PRIX CINEMA EN CONSTRUCTION

La sirga

LA SIRGA
WILLIAM ANDRES VEGA
COLOMBIE, FRANCE, MEXIQUE

A l’unanimité ! D’abord le prix Cine + des distributeurs, puis la dotation technique de Cinema en Construction pour terminer la post-production.
Rencontre avec deux hommes soulagés : William Andres Vega, le réalisateur colombien de «La Sirga » et Oscar Ruiz Navia, son producteur.

Que vont vous permettre ces deux récompenses ?

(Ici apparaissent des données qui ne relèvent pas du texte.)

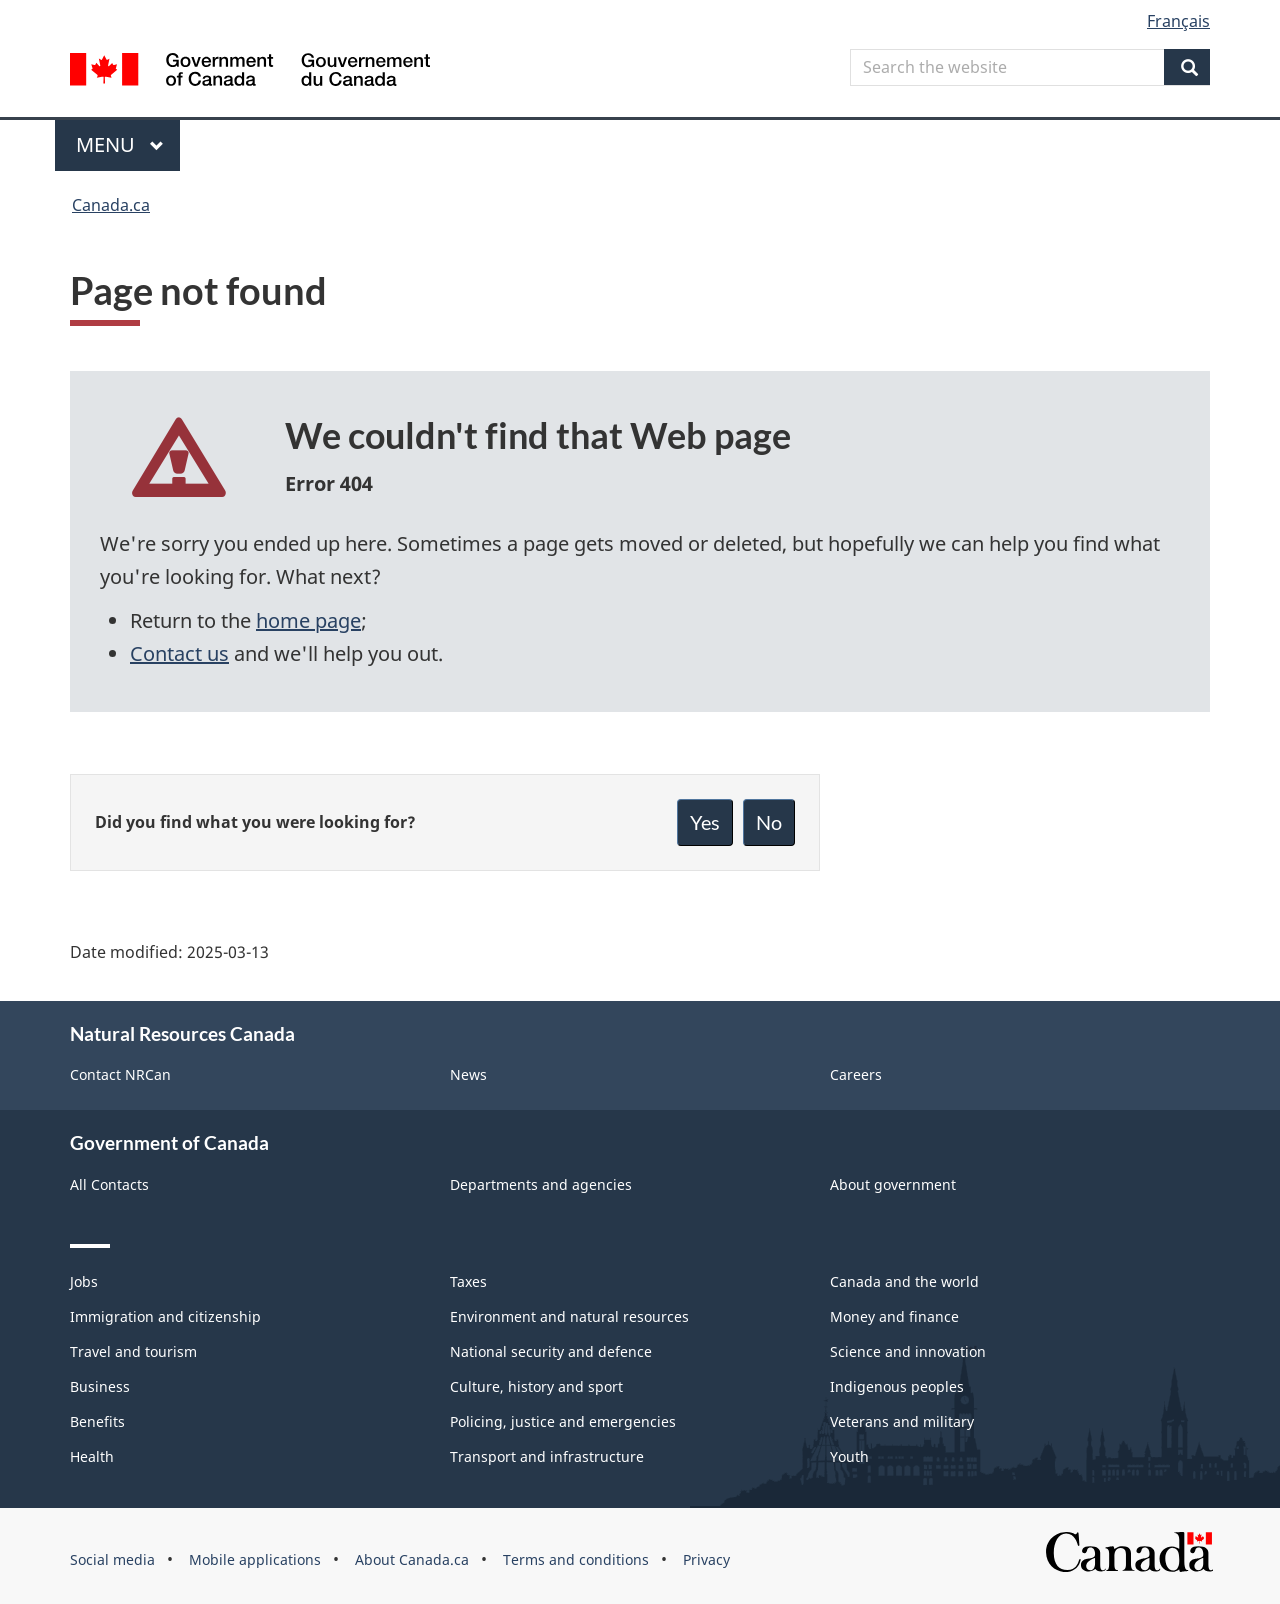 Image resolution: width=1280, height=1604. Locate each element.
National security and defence (551, 1351)
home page (308, 620)
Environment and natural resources (569, 1316)
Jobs (84, 1281)
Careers (856, 1074)
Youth (849, 1456)
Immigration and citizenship (165, 1316)
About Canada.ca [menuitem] (412, 1559)
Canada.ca (111, 205)
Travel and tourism (133, 1351)
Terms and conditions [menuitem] (576, 1559)
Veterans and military (902, 1421)
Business (100, 1386)
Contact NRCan (120, 1074)
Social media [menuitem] (112, 1559)
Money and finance (894, 1316)
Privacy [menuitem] (706, 1559)
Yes (705, 822)
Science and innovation (908, 1351)
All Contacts (109, 1184)
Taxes (468, 1281)
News (468, 1074)
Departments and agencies (541, 1184)
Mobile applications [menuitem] (255, 1559)
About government (893, 1184)
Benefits (97, 1421)
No (769, 822)
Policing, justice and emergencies (563, 1421)
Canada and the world (904, 1281)
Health (92, 1456)
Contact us (179, 653)
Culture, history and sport (536, 1386)
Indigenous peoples (897, 1386)
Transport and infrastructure (547, 1456) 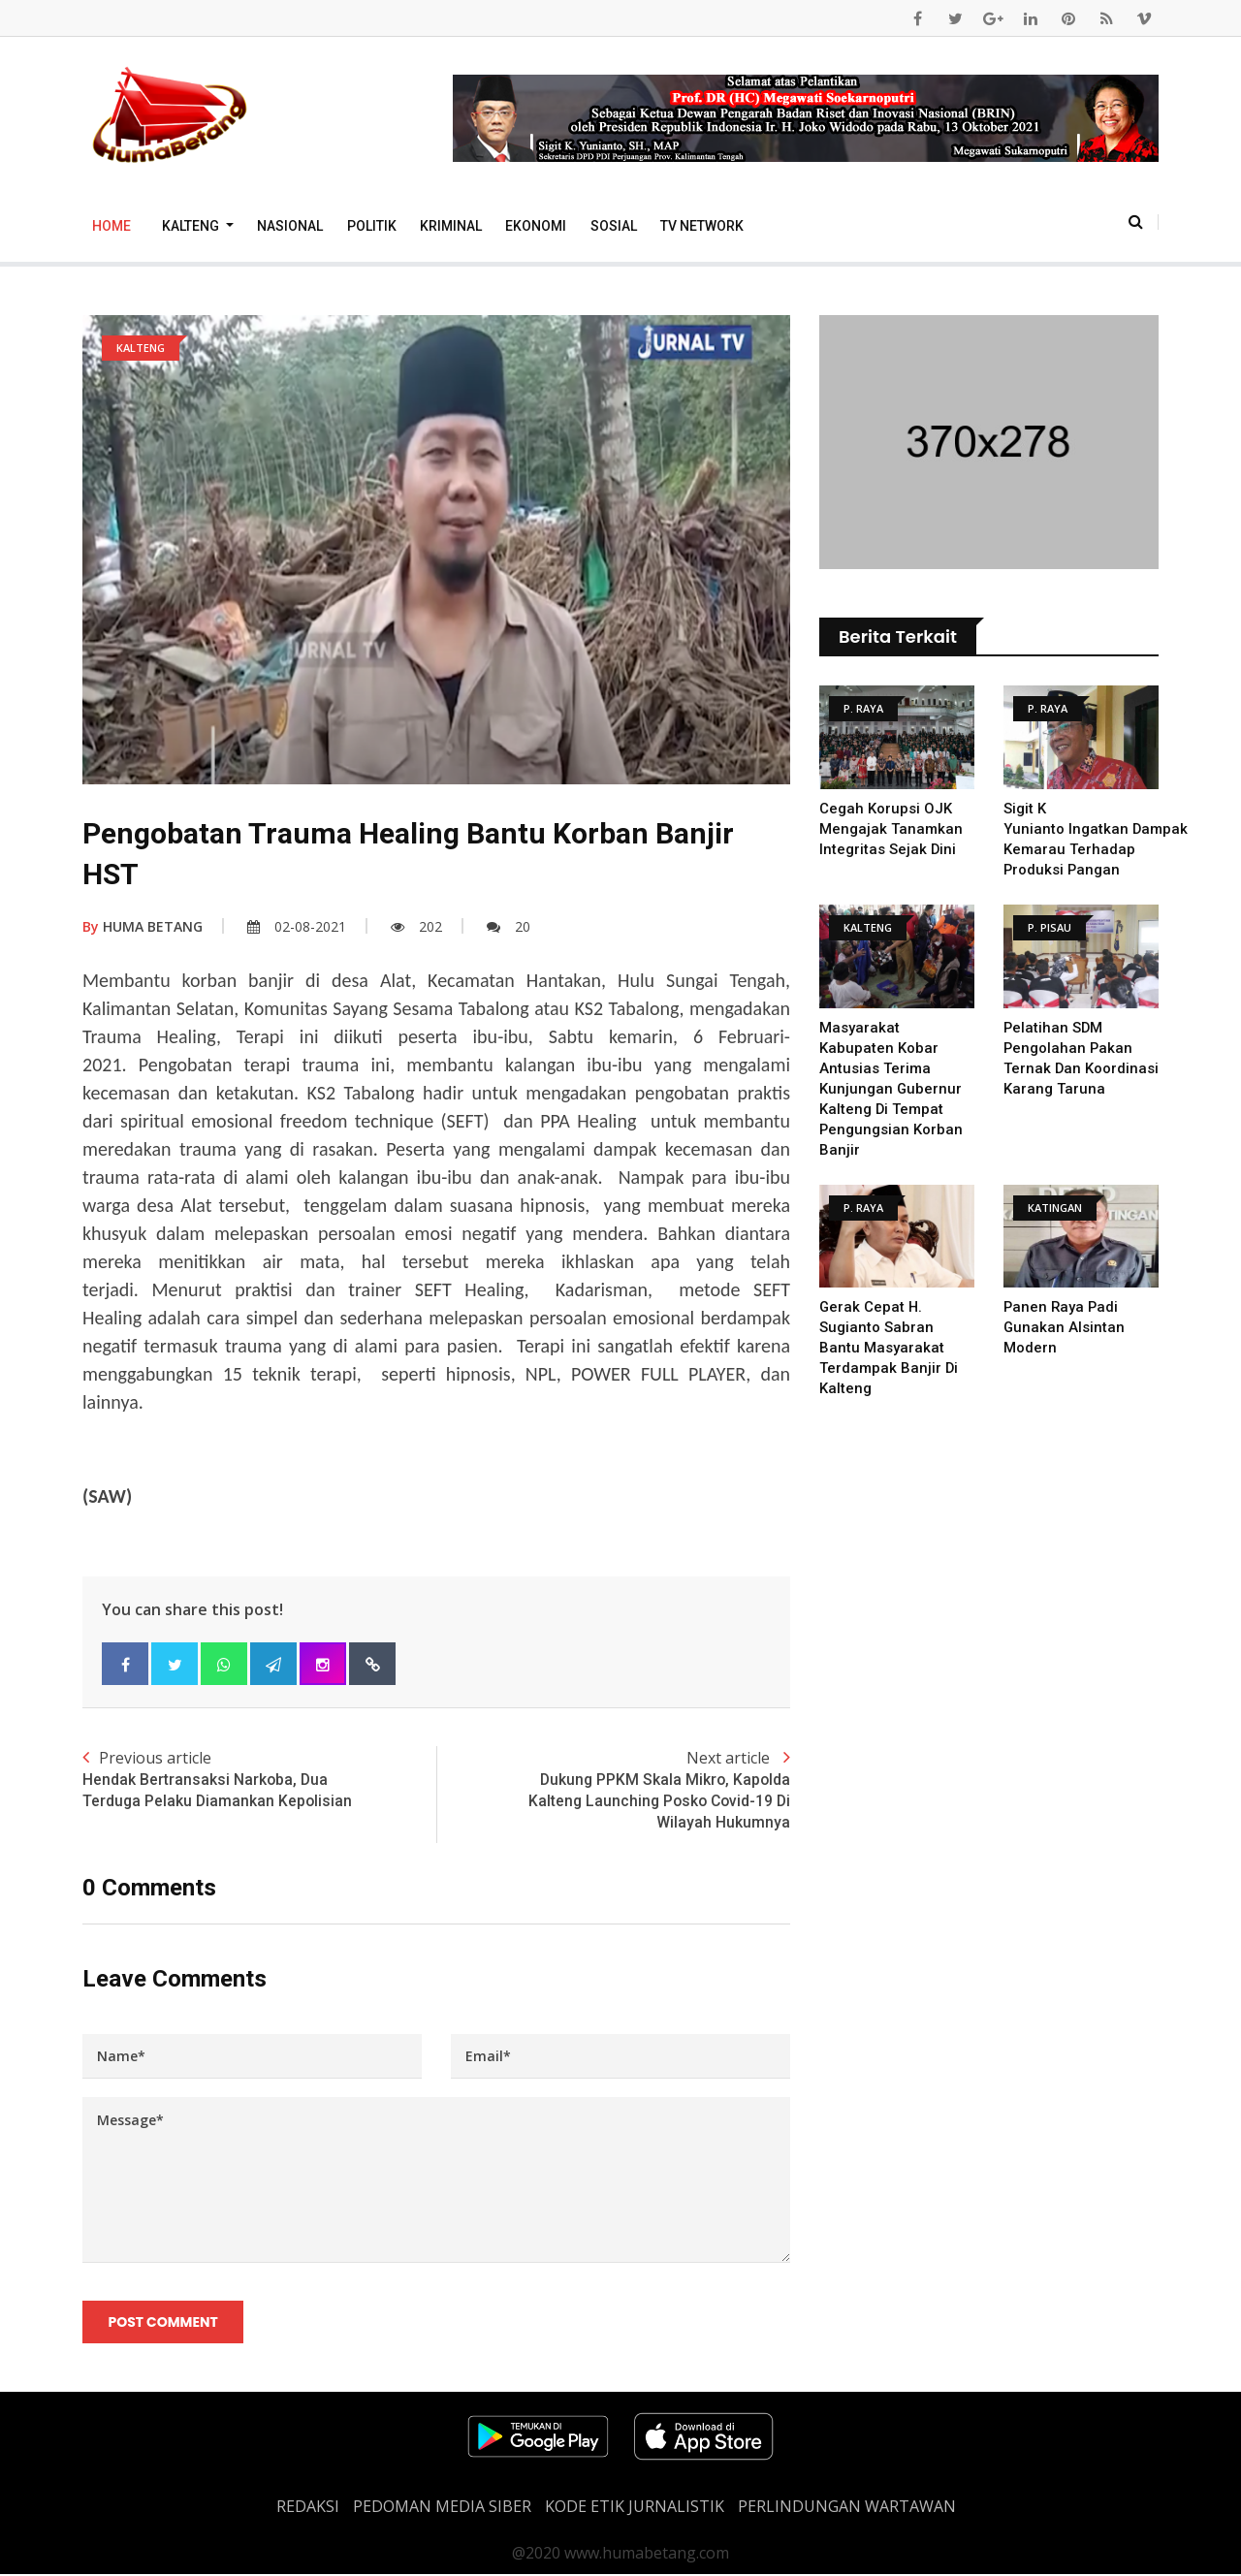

Nous sommes soulagés de pouvoir nous remettre au travail. Nous avons fini le montage en janvier et nous étions dénudés dans l’attente de nouveau fonds. Nous avons commencé le tournage dès que nous avons eu juste assez d’argent, en sachant qu’il faudrait s’interrompre pour les étapes suivantes : le montage puis la post-production. Recevoir le prix CC maintenant pourrait nous permettre de sortir le film cette année en Colombie. Peut-être aussi de participer à de grands festivals et sans aucun doute de gagner la confiance de nouveaux partenaires, en Europe comme en Colombie.

William, tu as tenu absolument à tourner en 35 mm. Pourquoi ?

Je savais que cela nous demanderait de gros efforts, en temps et en argent (travail colorimétrique, bouts d’essai, aller-retous nombreux). Mais c’était une nécessité pour cette histoire anachronique, nostalgique, atemporelle. Je voulais le grain de la pellicule et utiliser cette technique de plus en plus rare.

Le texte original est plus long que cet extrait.